Fonctionnement de la fédération des parcs naturels régionaux

La politique de fédération des parcs naturels est décidée et mise en œuvre par les élus locaux, avec le soutien financier des conseils régionaux et départementaux, et le concours de partenaires extérieurs, tels que les représentants socio-professionnels et les associations. Impliqués dans l’élaboration de la Charte du Parc naturel régional, ils sont aussi associés à son fonctionnement et à ses programmes d'actions, et sont les véritables relais du Parc pour mener ses actions sur le terrain.

Un Parc naturel régional dispose d'un budget de fonctionnement et d'un budget d'équipement autonomes, relevant des collectivités locales et territoriales. Certains projets sont également co-financés par les ministères concernés (essentiellement Environnement, Agriculture et Culture), notamment dans le cadre de programmes européens.

A noter, à la différence d'un Parc national, d’une réserve naturelle ou d’un site classé, un PNR ne dispose d'aucun pouvoir réglementaire. Il lui est donc impossible d'interdire quoi que ce soit sur son territoire, comme par exemple la chasse, dont l’autorisation relève des réglementations courantes.

Les 10 Parcs naturels régionaux incontournables de France

Les 10 Parcs naturels régionaux incontournables de France

Difficile d'établir un palmarès des plus beaux Parcs naturels régionaux de France, chacun ayant ses propres caractéristiques et attraits. Où que vous séjourniez en France, vous aurez sûrement l'opportunité d'en explorer un ou plusieurs, à pied, à vélo, à cheval...

Les Parcs naturels régionaux sont un eldorado pour les voyageurs actifs et les amateurs d'écotourisme. Cette sélection non-exhaustive vous donnera un aperçu de la grande richesse du patrimoine naturel et culturel français.

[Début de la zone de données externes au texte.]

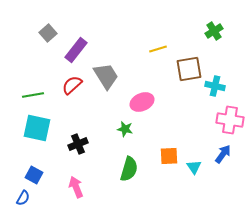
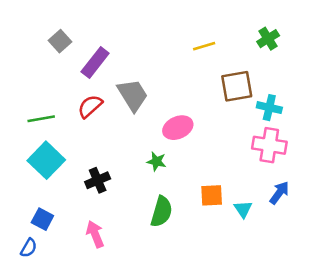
yellow line: (158, 49) -> (204, 46), moved
pink cross: (230, 120) -> (269, 145), moved
cyan square: (37, 128) -> (46, 160), turned 32

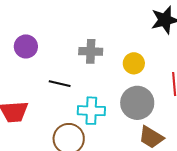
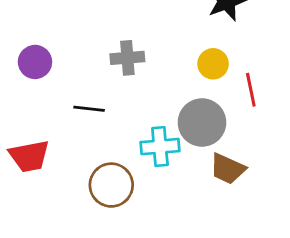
yellow circle: (134, 63) -> (213, 64), moved
cyan cross: (91, 111) -> (160, 147), moved

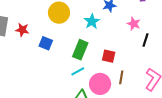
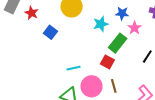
pink star: (134, 24) -> (135, 28), moved
green rectangle: (80, 50) -> (118, 43), moved
brown line: (121, 77) -> (114, 86), turned -40

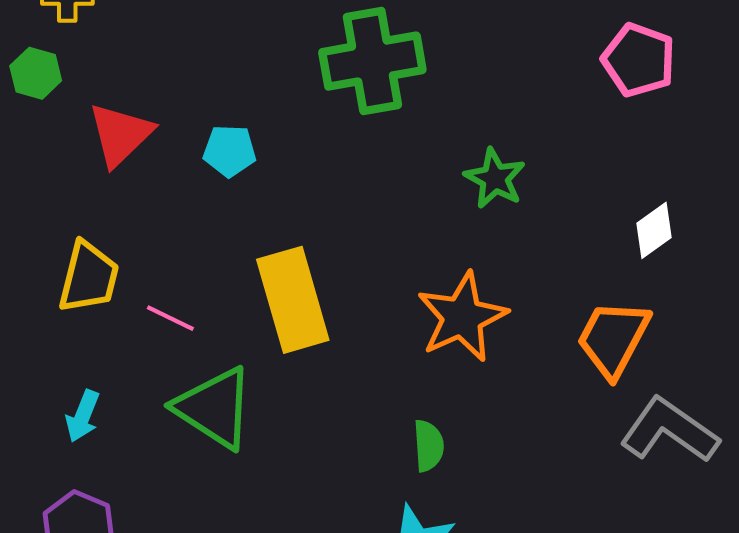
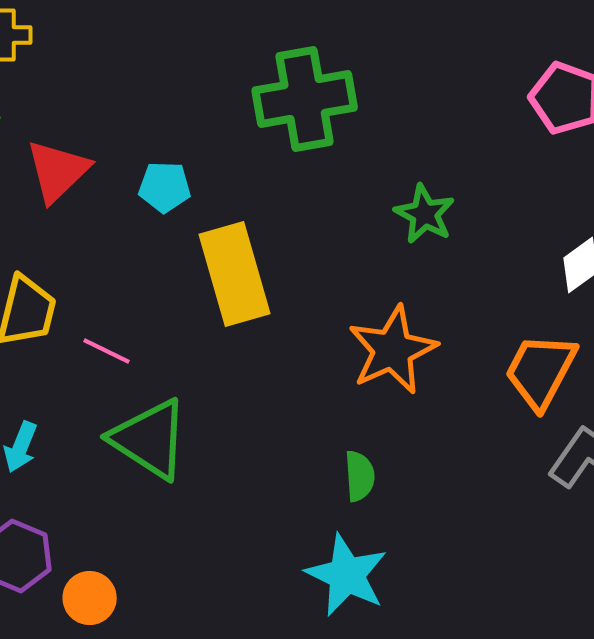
yellow rectangle: (293, 300) -> (235, 274), moved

Le Parc naturel régional d'Armorique

Le Parc naturel régional d

Second PNR créé en France en 1969, le Parc naturel régional d’Armorique est un Parc emblématique dont le territoire, couvrant une grande partie du Finistère, s’étend des monts d’Arrée à la presqu’île de Crozon, en passant par la vallée de l’Aulne et la rade de Brest, et se prolonge en mer d’Iroise par les îles de Sein, Molène et Ouessant, classées Réserve de Biosphère par l’Unesco.

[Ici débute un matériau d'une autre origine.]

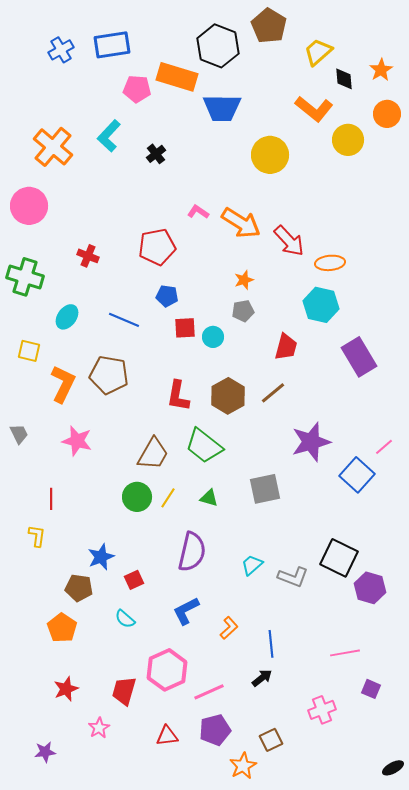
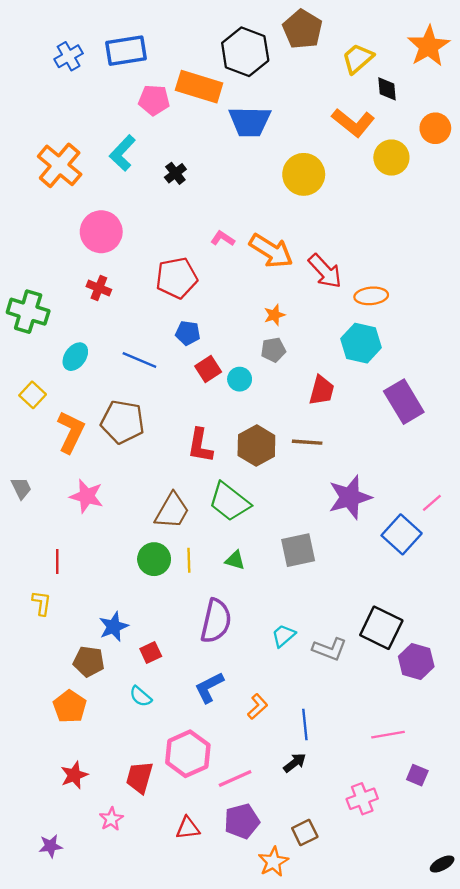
orange star: (381, 70) -> (429, 46), moved, size x1.6
pink circle: (29, 206) -> (101, 232), moved
red square: (185, 328) -> (208, 369), turned -30
yellow square: (29, 351) -> (33, 395), turned 30
brown line: (273, 393) -> (307, 442), turned 44
yellow line: (168, 498) -> (189, 560), turned -35

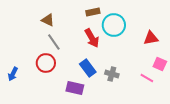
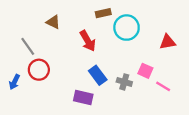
red arrow: (92, 38) -> (88, 41), moved
gray line: (54, 42) -> (28, 46), moved
red circle: (46, 63) -> (39, 70), moved
pink square: (160, 64) -> (145, 71), moved

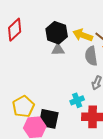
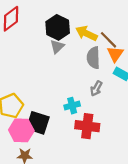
gray triangle: (58, 50) -> (57, 47), turned -48

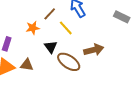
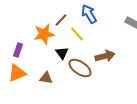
orange star: (33, 28) -> (44, 34), size x1.5
brown triangle: (27, 65) -> (46, 78), moved

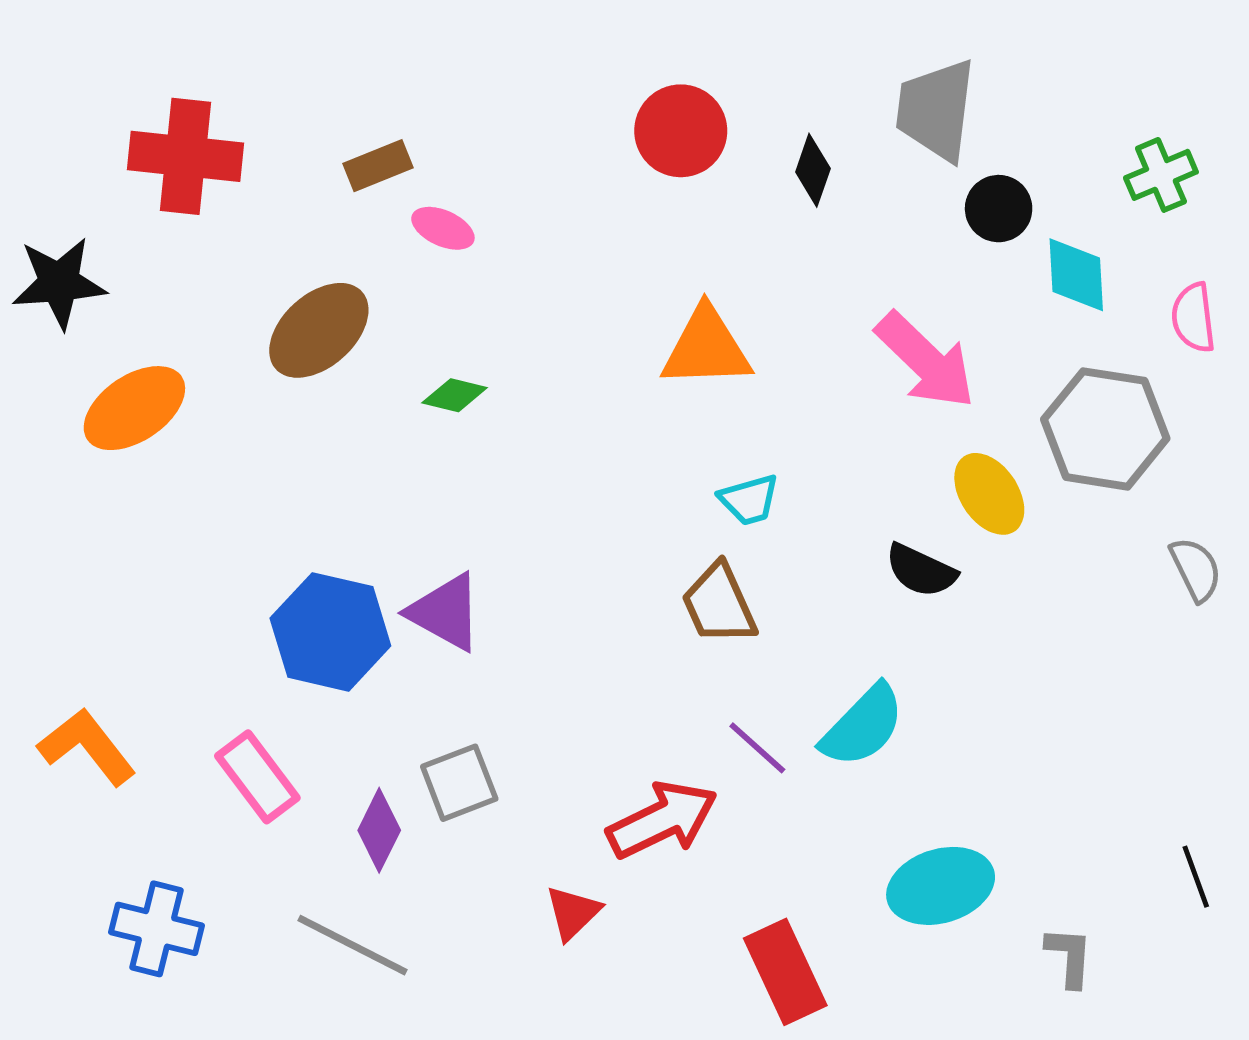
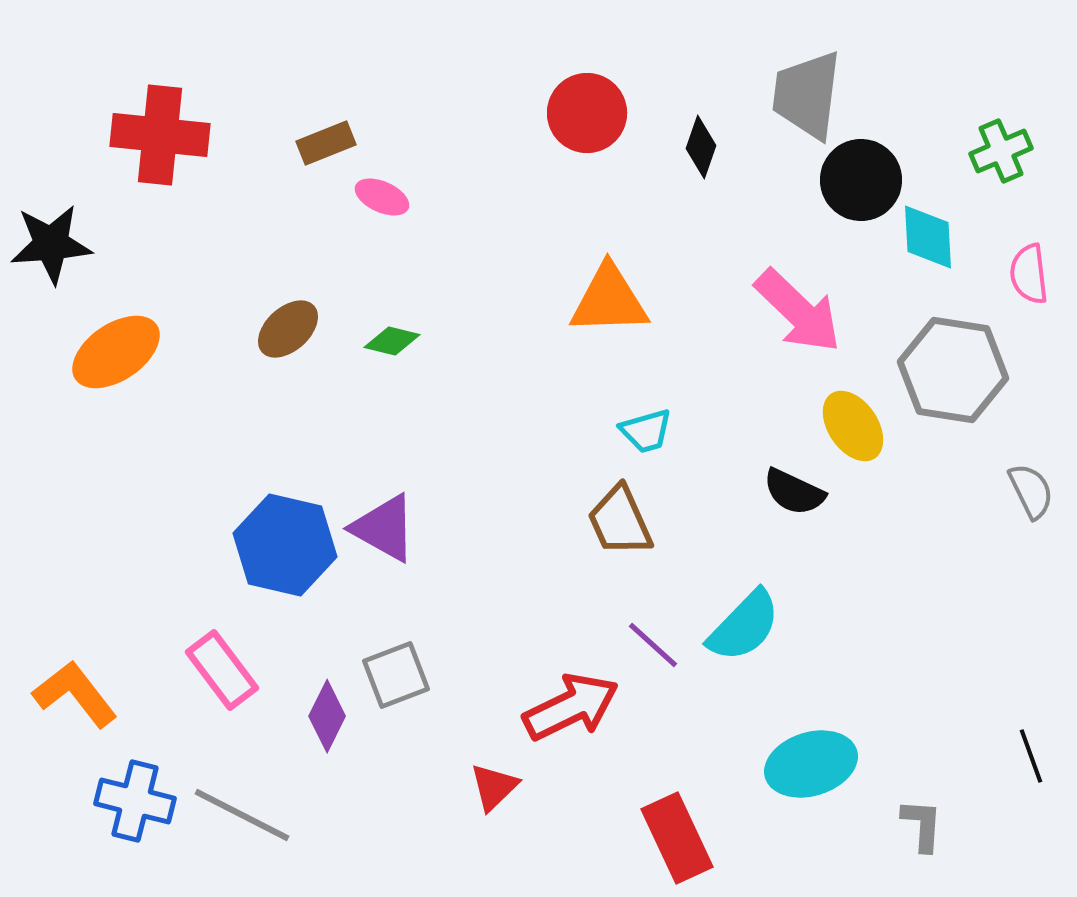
black circle: (999, 209) -> (861, 180), size x1.4
brown ellipse: (319, 330) -> (288, 329), moved, size x0.7
orange L-shape: (87, 747) -> (75, 694), moved
gray line: (353, 945) -> (242, 815), moved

Le Parc naturel régional d’Armorique se distingue par son étendue, notamment sa large façade maritime, son environnement exceptionnel – aussi bien du point de vue de la flore, de la faune que des habitats naturels - et la grande variété de ses écosystèmes. Il est aussi l’un des rares PNR à partager ses frontières avec un Parc naturel marin, en l’occurrence, le Parc naturel marin d’Iroise, le premier parc marin à avoir vu le jour en France en 2007.

Les îles et îlots de la mer d’Iroise en particulier sont un haut lieu de nidification des oiseaux marins, tandis que l’estran abrite une grande variété d’algues, une colonie de phoques gris ainsi que de grands dauphins sédentarisés dans l’archipel de Molène.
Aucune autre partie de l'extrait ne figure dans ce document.